* WHAT TO PRODUCE
The expected output is the data below, character for character, without its pictures.

**********

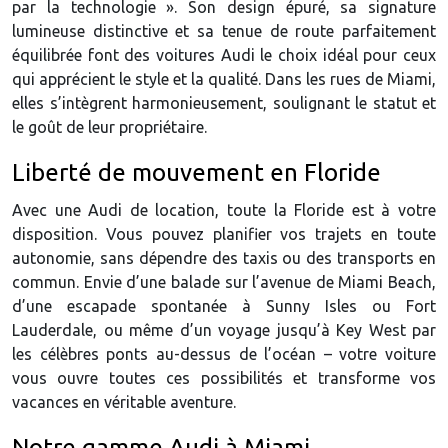
par la technologie ». Son design épuré, sa signature
lumineuse distinctive et sa tenue de route parfaitement
équilibrée font des voitures Audi le choix idéal pour ceux
qui apprécient le style et la qualité. Dans les rues de Miami,
elles s’intègrent harmonieusement, soulignant le statut et
le goût de leur propriétaire.
Liberté de mouvement en Floride
Avec une Audi de location, toute la Floride est à votre
disposition. Vous pouvez planifier vos trajets en toute
autonomie, sans dépendre des taxis ou des transports en
commun. Envie d’une balade sur l’avenue de Miami Beach,
d’une escapade spontanée à Sunny Isles ou Fort
Lauderdale, ou même d’un voyage jusqu’à Key West par
les célèbres ponts au-dessus de l’océan – votre voiture
vous ouvre toutes ces possibilités et transforme vos
vacances en véritable aventure.
Notre gamme Audi à Miami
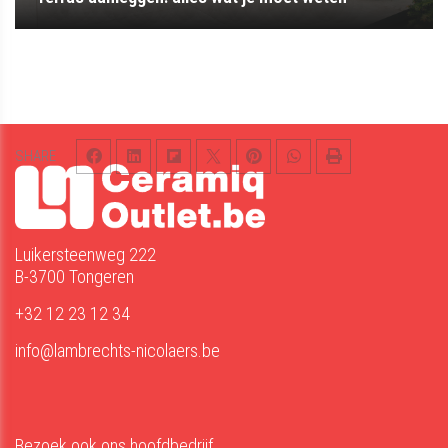
SHARE
Luikersteenweg 222
B-3700 Tongeren
+32 12 23 12 34
info@lambrechts-nicolaers.be
Bezoek ook ons hoofdbedrijf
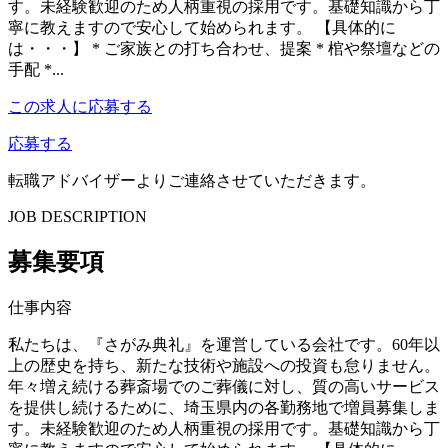
す。未経験歓迎のため人柄重視の採用です。基礎知識から丁
寧に教えますので安心して始められます。 【具体的に
は・・・】 * ご家族との打ち合わせ、提案 * 棺や祭壇などの
手配 *...
この求人に応募する
応募する
転職アドバイザーよりご連絡させていただきます。
JOB DESCRIPTION
募集要項
仕事内容
私たちは、『さがみ典礼』を運営している会社です。60年以
上の歴史を持ち、新たな技術や施設への投資も怠りません。
年々増え続ける葬斎場でのご葬儀に対し、質の高いサービス
を提供し続けるために、埼玉県内の各勤務地で増員募集しま
す。未経験歓迎のため人柄重視の採用です。基礎知識から丁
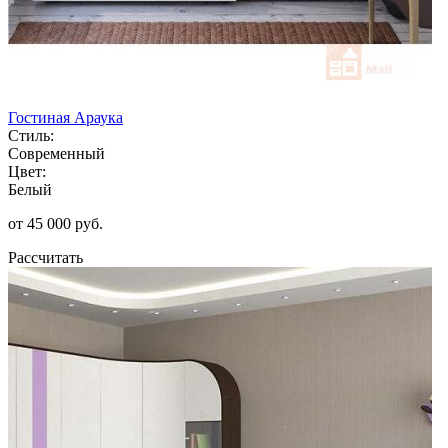
Гостиная Араука
Стиль:
Современный
Цвет:
Белый
от 45 000 руб.
Рассчитать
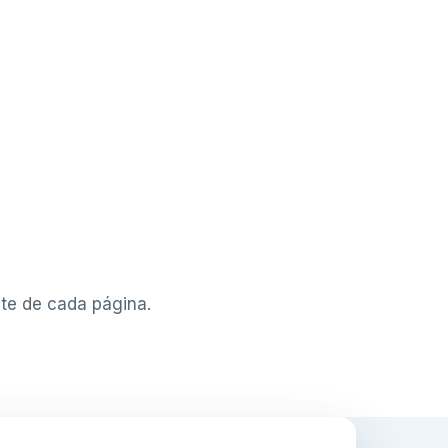
te de cada página.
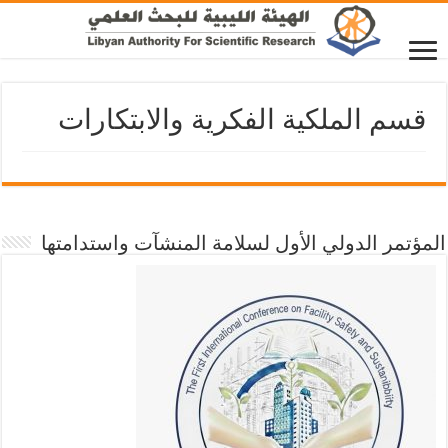
قسم الملكية الفكرية والابتكارات
المؤتمر الدولي الأول لسلامة المنشآت واستدامتها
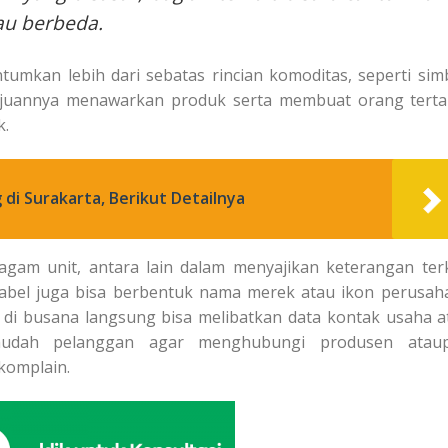
au berbeda.
umkan lebih dari sebatas rincian komoditas, seperti simb
Tujuannya menawarkan produk serta membuat orang tertar
k.
di Surakarta, Berikut Detailnya
agam unit, antara lain dalam menyajikan keterangan terk
 Label juga bisa berbentuk nama merek atau ikon perusah
 di busana langsung bisa melibatkan data kontak usaha a
mudah pelanggan agar menghubungi produsen atau
 komplain.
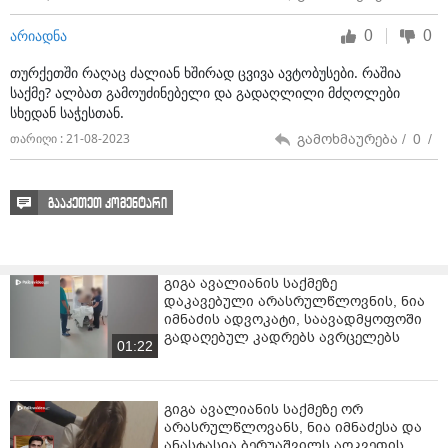
0
0
არიადნა
თურქეთში რაღაც ძალიან ხშირად ცვივა ავტობუსები. რაშია
საქმე? ალბათ გამოუძინებელი და გადაღლილი მძღოლები
სხედან საჭესთან.
გამოხმაურება /
0
/
თარიღი : 21-08-2023
გააკეთეთ კომენტარი
გიგა ავალიანის საქმეზე
დაკავებული არასრულწლოვნის, ნია
იმნაძის ადვოკატი, საავადმყოფოში
გადაღებულ კადრებს ავრცელებს
01:22
გიგა ავალიანის საქმეზე ორ
არასრულწლოვანს, ნია იმნაძესა და
ანასტასია ბერუაშვილს აღკვეთის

**********

* OUTPUT BELOW
par la technologie ». Son design épuré, sa signature
lumineuse distinctive et sa tenue de route parfaitement
équilibrée font des voitures Audi le choix idéal pour ceux
qui apprécient le style et la qualité. Dans les rues de Miami,
elles s’intègrent harmonieusement, soulignant le statut et
le goût de leur propriétaire.
Liberté de mouvement en Floride
Avec une Audi de location, toute la Floride est à votre
disposition. Vous pouvez planifier vos trajets en toute
autonomie, sans dépendre des taxis ou des transports en
commun. Envie d’une balade sur l’avenue de Miami Beach,
d’une escapade spontanée à Sunny Isles ou Fort
Lauderdale, ou même d’un voyage jusqu’à Key West par
les célèbres ponts au-dessus de l’océan – votre voiture
vous ouvre toutes ces possibilités et transforme vos
vacances en véritable aventure.
Notre gamme Audi à Miami
SHARE
Luikersteenweg 222
B-3700 Tongeren
+32 12 23 12 34
info@lambrechts-nicolaers.be
Bezoek ook ons hoofdbedrijf
す。未経験歓迎のため人柄重視の採用です。基礎知識から丁
寧に教えますので安心して始められます。 【具体的に
は・・・】 * ご家族との打ち合わせ、提案 * 棺や祭壇などの
手配 *...
この求人に応募する
応募する
転職アドバイザーよりご連絡させていただきます。
JOB DESCRIPTION
募集要項
仕事内容
私たちは、『さがみ典礼』を運営している会社です。60年以
上の歴史を持ち、新たな技術や施設への投資も怠りません。
年々増え続ける葬斎場でのご葬儀に対し、質の高いサービス
を提供し続けるために、埼玉県内の各勤務地で増員募集しま
す。未経験歓迎のため人柄重視の採用です。基礎知識から丁
Гостиная Араука
Стиль:
Современный
Цвет:
Белый
от 45 000 руб.
Рассчитать
te de cada página.
قسم الملكية الفكرية والابتكارات
المؤتمر الدولي الأول لسلامة المنشآت واستدامتها
au berbeda.
umkan lebih dari sebatas rincian komoditas, seperti simb
Tujuannya menawarkan produk serta membuat orang tertar
k.
di Surakarta, Berikut Detailnya
agam unit, antara lain dalam menyajikan keterangan terk
 Label juga bisa berbentuk nama merek atau ikon perusah
 di busana langsung bisa melibatkan data kontak usaha a
mudah pelanggan agar menghubungi produsen atau
 komplain.
0
0
არიადნა
თურქეთში რაღაც ძალიან ხშირად ცვივა ავტობუსები. რაშია
საქმე? ალბათ გამოუძინებელი და გადაღლილი მძღოლები
სხედან საჭესთან.
გამოხმაურება /
0
/
თარიღი : 21-08-2023
გააკეთეთ კომენტარი
გიგა ავალიანის საქმეზე
დაკავებული არასრულწლოვნის, ნია
იმნაძის ადვოკატი, საავადმყოფოში
გადაღებულ კადრებს ავრცელებს
01:22
გიგა ავალიანის საქმეზე ორ
არასრულწლოვანს, ნია იმნაძესა და
ანასტასია ბერუაშვილს აღკვეთის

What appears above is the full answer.